事もあろうに10歳以上年上、しかも人妻に惚れてしまったのです。
よほど魅力を感じたのか、それとも妾腹ゆえ幼い頃(10歳)に生母と離されて
父、旅人に大宰府で育てられた淋しさから、その女性の母性に憧れを抱いたものか。
兎も角、何度も云い寄ったのでしょう。
その熱心さに根負けした相手から次のような歌2首贈られてきました。

「 神さぶと いなにはあらず はたやはた
        かくして後に さぶしけむか 」
                              巻4-762 紀郎女

( もう老いぼれだから 恋どころではないと拒むのではないのです。
 とはいうものの、こうしてお断りしたあとで淋しい気持ちになるかも
 しれません )

「神さぶ」 : 本来は「神々しく古びた」の意だが ここでは「年老いた」
「いなにはあらず」: 「私が年取っているので否というのではありませんが」
「はたやはた」:    さりとて

紀郎女は志貴皇子の孫といわれる安貴王の妻。
天智天皇の血筋を引く畏れ多い名門の主の伴侶です。
貴公子家持、よくもまぁ、思い切って口説いたものです。
さらにもう1首。

「 玉の緒を 沫緒(あわを)に縒(よ)りて 結べらば
     ありて後にも 逢はずあらめや 」 
                       巻4-763 紀郎女

( お互いの玉の緒の命を 沫緒(あわお)のように柔らかく縒り合わせて
結んでおいたならば、生き長らえたのちに お逢いできないことがありましょうや。 )

玉の緒:  「長らえる命」を「玉の緒」にみたてたもの 
玉には魂がこもるとされていた。

沫緒:   糸をゆるく縒り合わせた緒か。
      伸び縮みに融通がきくことから、「今は駄目でも将来は」の意を含む
ありて後にも:  生きながらえた後にも

将来に望みを託する形で言外に今逢うことを断った郎女。
子供のような家持をなだめながら、いささかもてあましていたのかもしれません。

当時、女性の33歳はすでに初老。
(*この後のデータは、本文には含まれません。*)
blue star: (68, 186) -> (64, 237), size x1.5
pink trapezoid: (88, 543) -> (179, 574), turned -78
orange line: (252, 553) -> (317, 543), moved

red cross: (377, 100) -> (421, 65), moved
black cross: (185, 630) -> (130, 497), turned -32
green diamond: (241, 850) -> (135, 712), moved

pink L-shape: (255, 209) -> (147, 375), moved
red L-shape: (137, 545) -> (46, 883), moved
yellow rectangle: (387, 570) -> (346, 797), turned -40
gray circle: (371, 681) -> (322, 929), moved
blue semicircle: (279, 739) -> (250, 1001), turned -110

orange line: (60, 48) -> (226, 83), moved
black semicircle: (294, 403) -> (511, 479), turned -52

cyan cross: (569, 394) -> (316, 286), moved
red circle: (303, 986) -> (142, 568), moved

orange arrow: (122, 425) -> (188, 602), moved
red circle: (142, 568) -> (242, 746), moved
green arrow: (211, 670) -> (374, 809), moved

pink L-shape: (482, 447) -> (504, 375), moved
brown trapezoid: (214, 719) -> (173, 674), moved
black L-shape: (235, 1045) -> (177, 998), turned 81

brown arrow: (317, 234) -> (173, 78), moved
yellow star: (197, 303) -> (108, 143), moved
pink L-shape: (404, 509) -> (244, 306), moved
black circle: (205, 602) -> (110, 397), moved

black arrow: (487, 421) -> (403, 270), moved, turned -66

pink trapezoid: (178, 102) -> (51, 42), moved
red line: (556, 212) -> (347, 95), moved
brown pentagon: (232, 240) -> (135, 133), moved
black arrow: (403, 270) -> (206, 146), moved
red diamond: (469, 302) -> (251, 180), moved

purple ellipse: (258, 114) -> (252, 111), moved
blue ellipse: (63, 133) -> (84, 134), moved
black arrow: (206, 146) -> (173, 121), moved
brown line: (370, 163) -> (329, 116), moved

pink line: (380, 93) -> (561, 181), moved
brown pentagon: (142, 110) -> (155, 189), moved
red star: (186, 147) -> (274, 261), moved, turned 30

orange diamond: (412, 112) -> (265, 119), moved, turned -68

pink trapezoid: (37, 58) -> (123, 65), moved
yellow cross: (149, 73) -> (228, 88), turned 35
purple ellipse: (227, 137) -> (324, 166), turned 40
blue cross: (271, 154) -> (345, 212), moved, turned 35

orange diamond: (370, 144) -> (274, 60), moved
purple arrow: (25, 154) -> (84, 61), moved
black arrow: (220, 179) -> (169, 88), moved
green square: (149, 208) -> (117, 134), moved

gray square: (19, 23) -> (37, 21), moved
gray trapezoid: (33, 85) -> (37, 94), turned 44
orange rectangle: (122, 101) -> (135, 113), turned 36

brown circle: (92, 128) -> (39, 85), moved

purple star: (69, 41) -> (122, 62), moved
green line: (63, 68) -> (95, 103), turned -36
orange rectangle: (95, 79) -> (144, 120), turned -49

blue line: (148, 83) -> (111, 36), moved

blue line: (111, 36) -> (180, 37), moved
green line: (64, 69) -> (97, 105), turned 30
(30代後半との説もあり)
とはいえまだまだ色気たっぷりの美女。
しかも、思わせぶりが窺える内容の歌です。

さて、表向きは やんわりと断られた家持は、
「これは、これは脈あり」と受け止めたのでしょう。
諦めるどころか益々熱を上げます。

「 百年(ももとせ)に 老舌(おひした)出でて よよむとも
      我れはいとはじ  恋ひは増すとも 」
                              巻4-764 大伴家持

( あなたが百歳のお婆さんになって 老舌をのどかせ、よぼよぼになっても
 私は決して嫌がったりいたしません。
 それどころか、ますます恋しさが募ることでしょう。 )

老舌: 歯が抜けた口から舌の先が見えるさまをいう
よよむ: 腰が曲がってひよろひよろする
いとはじ:  嫌う

結末はどうなったのか不明ですが、若い頃から女性に関して百戦錬磨の家持のこと。
ちやっかり不倫の関係をもったかもしれません。

それにしても二人のエスプリのきいた応酬。
粋な恋をしながら楽しんでいた万葉貴族です。

「 老いて今 ひろった ちさき恋の花
            有効期限 すぎぬまに咲け 」    佐藤愛(85歳)


「ちさき」は「小さき」
この年齢にしてこの情熱。
ただただ恐れ入るばかり。

また、読売新聞読者の声に次のような投稿がありました。

『 70代後半の一人暮しの女性です。
  15年ほど前に夫に先立たれ、それ以来子どもたちに迷惑をかけぬよう
  静かに暮らしてきました。
  ところが2年前、同じような境遇の男性と知り合いました。
  初めは話をするだけでしたが、やがて深い仲に。
  彼は
「 残り少ない人生、楽しく暮らさないと老いる一方です。
    誰にも迷惑をかけなければいい。
    二人だけの秘密にしましょう」 
  と云います。
  彼の優しさが涙の出るほどうれしく、元気をもらった気がしています。
  ただ、一人で考えると心配なことも。
  子どもが知ったらどう思うでしょうか。
  また、ほかの人と親しげに話していると激しい嫉妬に襲われ
自分が嫌になります。
でも彼のことはあきらめられず、次に会うのを楽しみにしている私。
こんな恋は不倫ですか。
老いらくの恋はいけないことでしょうか。
恋は元気の源なのでしようか 』  (2010年1月8日)
 
現代人も万葉人に負けず劣らずの老いらくの恋。
受け止め方もまた、人それぞれでありましょう。

恋に限らず高齢になっても、なお心身共に衰えず、生涯現役を貫いている方々に
共通していることは、次の詩を実践し続けておられる結果ではないでしょうか。

「 青春とは人生のある期間を言うのではなく心の持ちかた言う。
  たくましい意思、ゆたかな想像力、炎える情熱、
  臆病で弱い意思を却(しりぞけ)る勇気、安易を振り捨てる冒険心、
  こういう様相を青春というのだ。
  年を重ねただけで人は老いない。
  理想を失うとき初めて老いがくる。 」
                         サムエル・ウルマン 青春(一部を意訳)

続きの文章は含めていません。